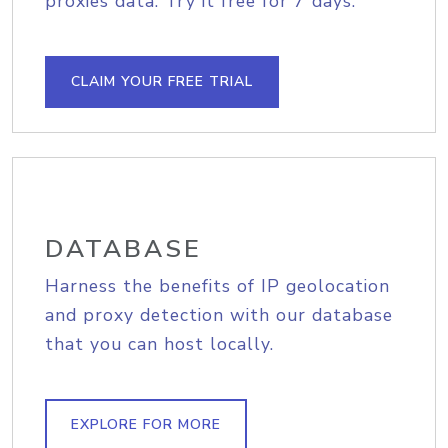
proxies data. Try it free for 7 days.
CLAIM YOUR FREE TRIAL
DATABASE
Harness the benefits of IP geolocation
and proxy detection with our database
that you can host locally.
EXPLORE FOR MORE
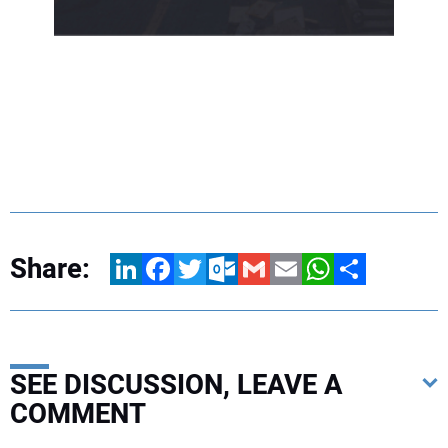
Share:
LinkedIn
Facebook
Twitter
Outlook.com
Gmail
Email
WhatsApp
Share
SEE DISCUSSION, LEAVE A
COMMENT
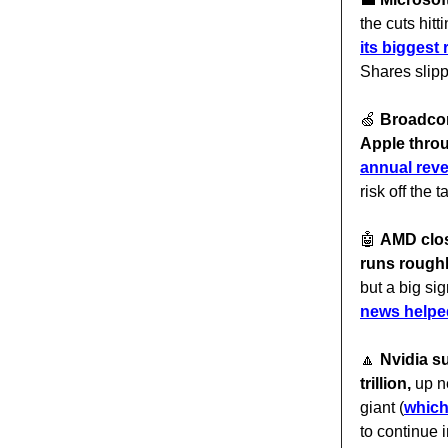
the cuts hitt
its biggest 
Shares slip
🍏
Broadcom
Apple thro
annual rev
risk off the 
🤖
AMD clos
runs roughl
but a big si
news helpe
🔼
Nvidia s
trillion,
up n
giant (
which
to continue i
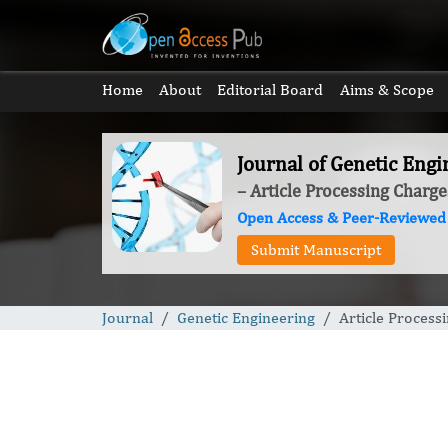
Home
About
Editorial Board
Aims & Scope
Journal of Genetic Engi
– Article Processing Charge
Open Access & Peer-Reviewed
Submit Manuscript
Journal
Genetic Engineering
Article Process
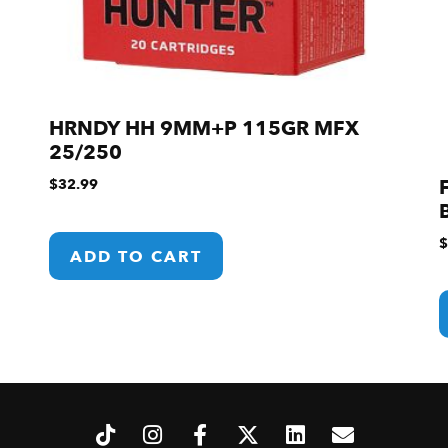
HRNDY HH 9MM+P 115GR MFX
25/250
$
32.99
$
ADD TO CART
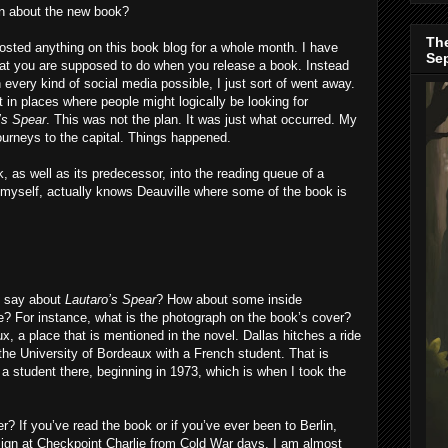
on about the new book?
The
posted anything on this book blog for a whole month. I have
Se
hat you are supposed to do when you release a book. Instead
every kind of social media possible, I just sort of went away.
t in places where people might logically be looking for
’s Spear
. This was not the plan. It was just what occurred. My
Journeys to the capital. Things happened.
, as well as its predecessor, into the reading queue of a
 myself, actually knows Deauville where some of the book is
I say about
Lautaro’s Spear
? How about some inside
e? For instance, what is the photograph on the book’s cover?
ux, a place that is mentioned in the novel. Dallas hitches a ride
he University of Bordeaux with a French student. That is
 student there, beginning in 1973, which is when I took the
? If you’ve read the book or if you’ve ever been to Berlin,
 sign at Checkpoint Charlie from Cold War days. I am almost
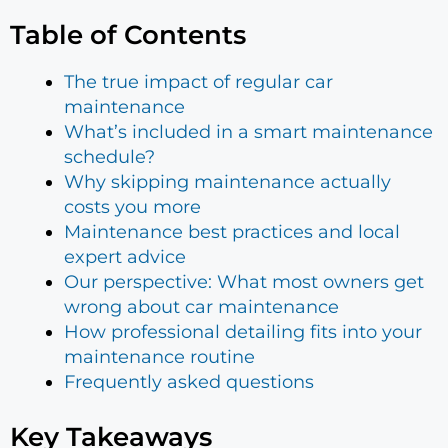
Table of Contents
The true impact of regular car
maintenance
What’s included in a smart maintenance
schedule?
Why skipping maintenance actually
costs you more
Maintenance best practices and local
expert advice
Our perspective: What most owners get
wrong about car maintenance
How professional detailing fits into your
maintenance routine
Frequently asked questions
Key Takeaways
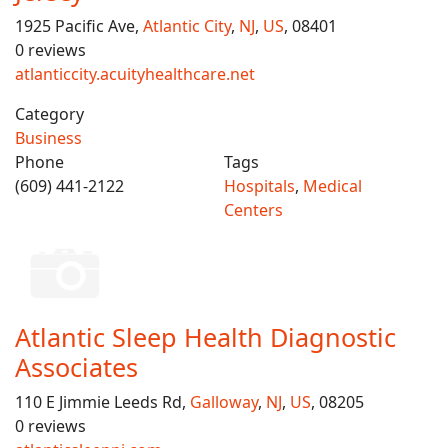
1925 Pacific Ave,
Atlantic City
,
NJ
,
US
, 08401
0 reviews
atlanticcity.acuityhealthcare.net
Category
Business
Phone
Tags
(609) 441-2122
Hospitals
,
Medical
Centers
Atlantic Sleep Health Diagnostic
Associates
110 E Jimmie Leeds Rd,
Galloway
,
NJ
,
US
, 08205
0 reviews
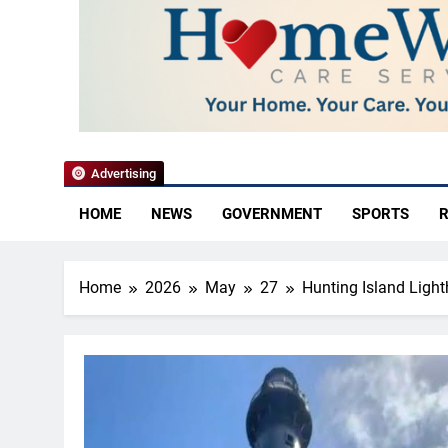
YoCo News
Advertising
HOME
NEWS
GOVERNMENT
SPORTS
R
Home
2026
May
27
Hunting Island Ligh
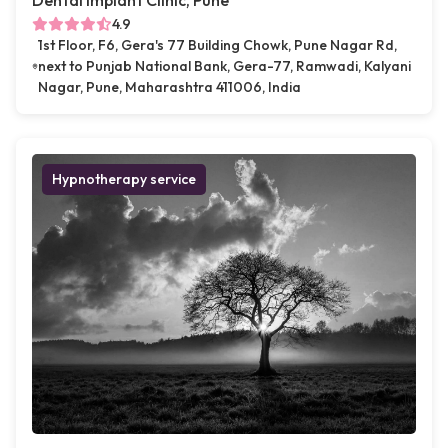
Dental Implant Clinic, Pune
4.9
1st Floor, F6, Gera's 77 Building Chowk, Pune Nagar Rd,
next to Punjab National Bank, Gera-77, Ramwadi, Kalyani
Nagar, Pune, Maharashtra 411006, India
Hypnotherapy service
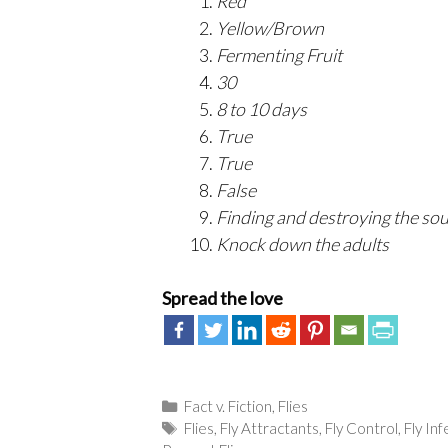
Red
Yellow/Brown
Fermenting Fruit
30
8 to 10 days
True
True
False
Finding and destroying the so
Knock down the adults
Spread the love
Categories
Fact v. Fiction
,
Flies
Tags
Flies
,
Fly Attractants
,
Fly Control
,
Fly In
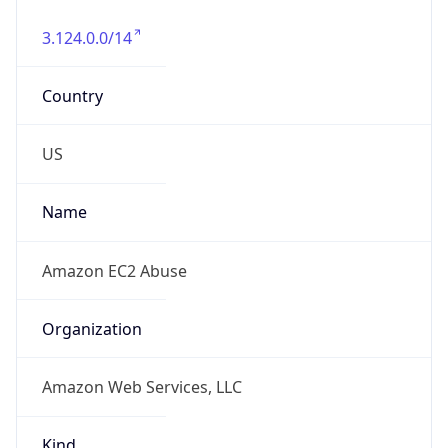
3.124.0.0/14
Country
US
Name
Amazon EC2 Abuse
Organization
Amazon Web Services, LLC
Kind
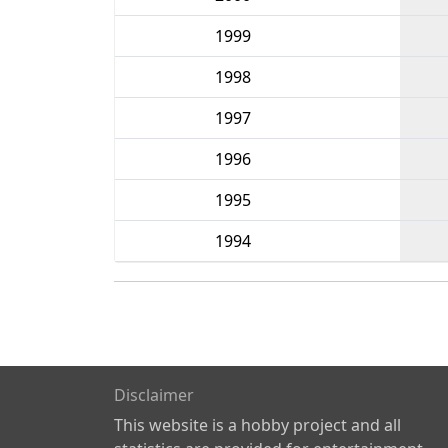
1999
1998
1997
1996
1995
1994
Disclaimer
This website is a hobby project and all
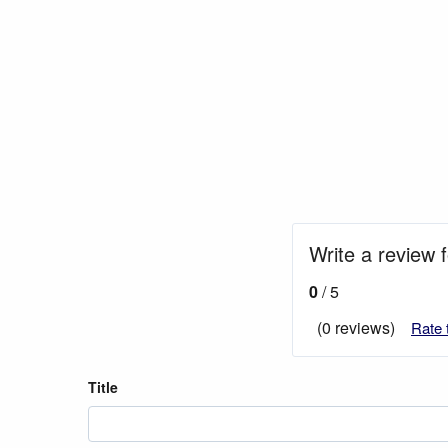
Write a review 
0
/ 5
(0 reviews)
Rate 
Title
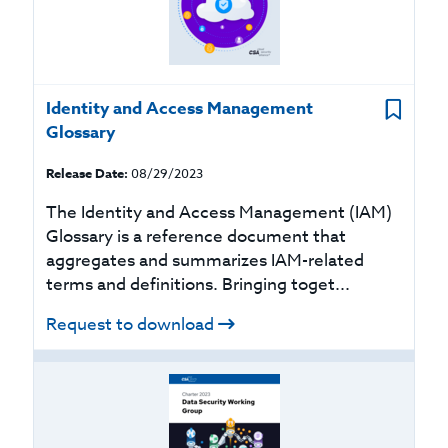
Identity and Access Management
Glossary
Release Date:
08/29/2023
The Identity and Access Management (IAM)
Glossary is a reference document that
aggregates and summarizes IAM-related
terms and definitions. Bringing toget...
Request to download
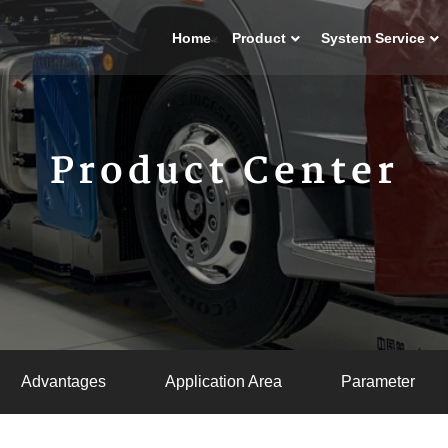
Home
Product
System Service
Product Center
Advantages
Application Area
Parameter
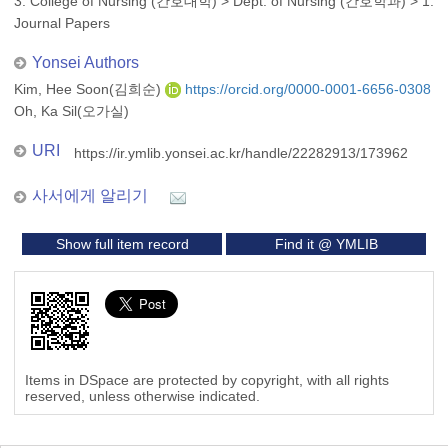
3. College of Nursing (간호대학)
>
Dept. of Nursing (간호학과)
>
1.
Journal Papers
Yonsei Authors
Kim, Hee Soon(김희순)
https://orcid.org/0000-0001-6656-0308
Oh, Ka Sil(오가실)
URI
https://ir.ymlib.yonsei.ac.kr/handle/22282913/173962
사서에게 알리기
Show full item record
Find it @ YMLIB
Items in DSpace are protected by copyright, with all rights
reserved, unless otherwise indicated.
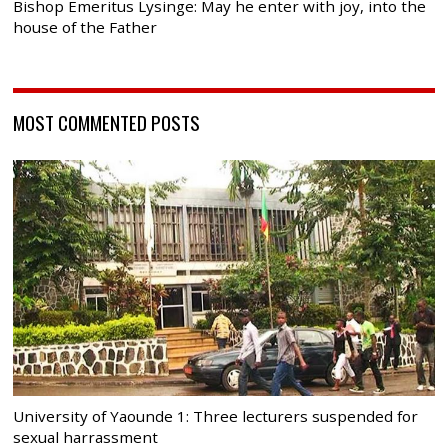
Bishop Emeritus Lysinge: May he enter with joy, into the
house of the Father
MOST COMMENTED POSTS
University of Yaounde 1: Three lecturers suspended for
sexual harrassment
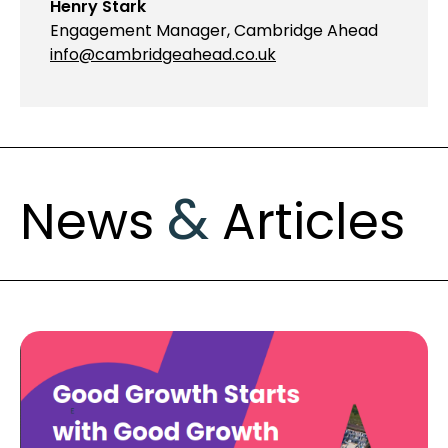
Henry Stark
Engagement Manager, Cambridge Ahead
info@cambridgeahead.co.uk
&
News
Articles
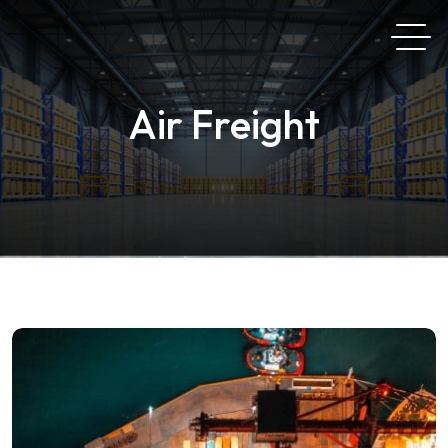
Air Freight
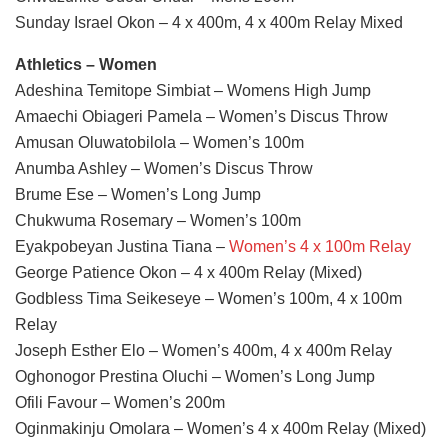
Sunday Israel Okon – 4 x 400m, 4 x 400m Relay Mixed
Athletics – Women
Adeshina Temitope Simbiat – Womens High Jump
Amaechi Obiageri Pamela – Women’s Discus Throw
Amusan Oluwatobilola – Women’s 100m
Anumba Ashley – Women’s Discus Throw
Brume Ese – Women’s Long Jump
Chukwuma Rosemary – Women’s 100m
Eyakpobeyan Justina Tiana –
Women’s 4 x 100m Relay
George Patience Okon – 4 x 400m Relay (Mixed)
Godbless Tima Seikeseye – Women’s 100m, 4 x 100m
Relay
Joseph Esther Elo – Women’s 400m, 4 x 400m Relay
Oghonogor Prestina Oluchi – Women’s Long Jump
Ofili Favour – Women’s 200m
Oginmakinju Omolara – Women’s 4 x 400m Relay (Mixed)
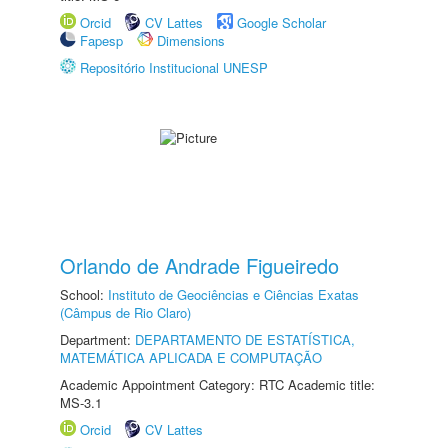
Orcid
CV Lattes
Google Scholar
Fapesp
Dimensions
Repositório Institucional UNESP
Orlando de Andrade Figueiredo
School:
Instituto de Geociências e Ciências Exatas
(Câmpus de Rio Claro)
Department:
DEPARTAMENTO DE ESTATÍSTICA,
MATEMÁTICA APLICADA E COMPUTAÇÃO
Academic Appointment Category: RTC Academic title:
MS-3.1
Orcid
CV Lattes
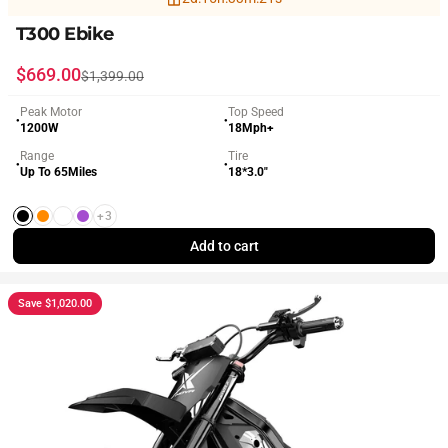
T300 Ebike
Sale price
Regular price
$669.00
$1,399.00
Peak Motor
Top Speed
●
●
1200W
18Mph+
Range
Tire
●
●
Up To 65Miles
18*3.0"
+3
Black
Orange
White
Purple
Add to cart
Save $1,020.00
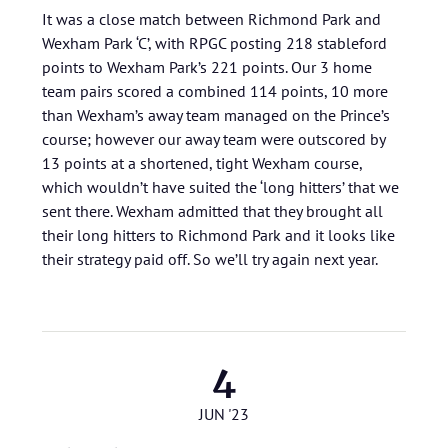
It was a close match between Richmond Park and
Wexham Park ‘C’, with RPGC posting 218 stableford
points to Wexham Park’s 221 points. Our 3 home
team pairs scored a combined 114 points, 10 more
than Wexham’s away team managed on the Prince’s
course; however our away team were outscored by
13 points at a shortened, tight Wexham course,
which wouldn’t have suited the ‘long hitters’ that we
sent there. Wexham admitted that they brought all
their long hitters to Richmond Park and it looks like
their strategy paid off. So we’ll try again next year.
4
JUN '23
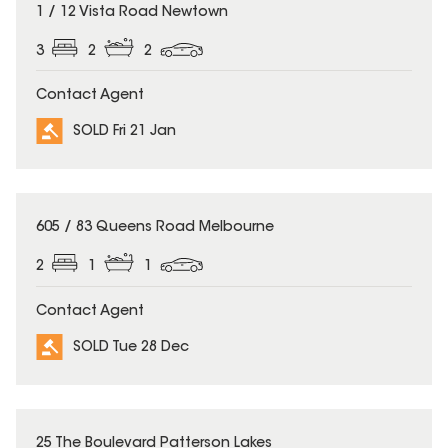
SOLD
1 / 12 Vista Road Newtown
3
2
2
Contact Agent
SOLD Fri 21 Jan
SOLD
605 / 83 Queens Road Melbourne
2
1
1
Contact Agent
SOLD Tue 28 Dec
SOLD
25 The Boulevard Patterson Lakes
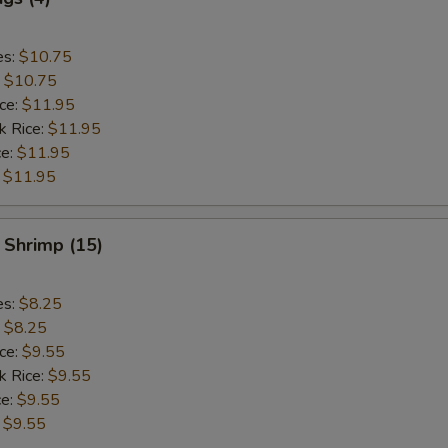
es:
$10.75
:
$10.75
ice:
$11.95
k Rice:
$11.95
ce:
$11.95
:
$11.95
 Shrimp (15)
es:
$8.25
:
$8.25
ice:
$9.55
k Rice:
$9.55
ce:
$9.55
:
$9.55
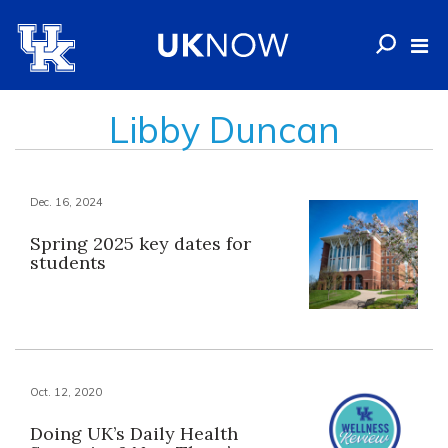
Libby Duncan
Dec. 16, 2024
Spring 2025 key dates for
students
Oct. 12, 2020
Doing UK’s Daily Health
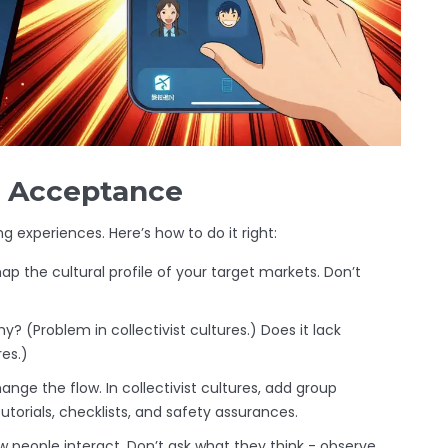
al Acceptance
ng experiences. Here’s how to do it right:
ap the cultural profile of your target markets. Don’t
? (Problem in collectivist cultures.) Does it lack
es.)
hange the flow. In collectivist cultures, add group
utorials, checklists, and safety assurances.
w people interact. Don’t ask what they think - observe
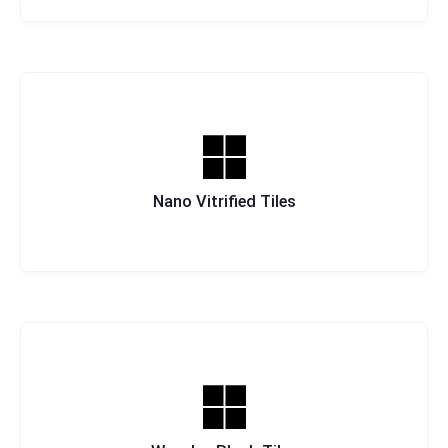
Nano Vitrified Tiles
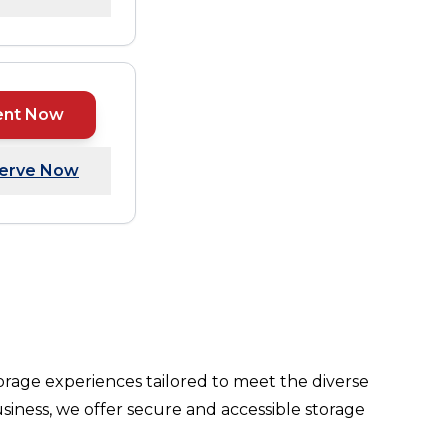
ent Now
erve Now
orage experiences tailored to meet the diverse
siness, we offer secure and accessible storage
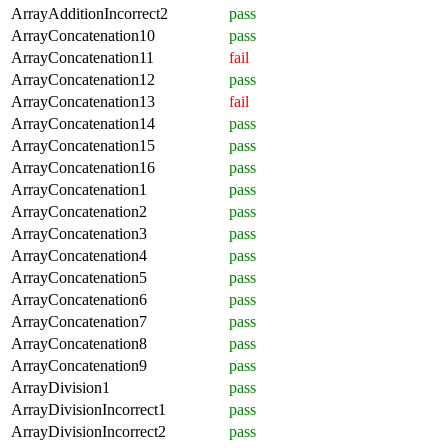
ArrayAdditionIncorrect2
pass
ArrayConcatenation10
pass
ArrayConcatenation11
fail
ArrayConcatenation12
pass
ArrayConcatenation13
fail
ArrayConcatenation14
pass
ArrayConcatenation15
pass
ArrayConcatenation16
pass
ArrayConcatenation1
pass
ArrayConcatenation2
pass
ArrayConcatenation3
pass
ArrayConcatenation4
pass
ArrayConcatenation5
pass
ArrayConcatenation6
pass
ArrayConcatenation7
pass
ArrayConcatenation8
pass
ArrayConcatenation9
pass
ArrayDivision1
pass
ArrayDivisionIncorrect1
pass
ArrayDivisionIncorrect2
pass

* * * * * * *

Single out each line of the records above with the string "https" in it, and copy it.

https://orcid.org/0000-0001-6656-0308
https://ir.ymlib.yonsei.ac.kr/handle/22282913/173962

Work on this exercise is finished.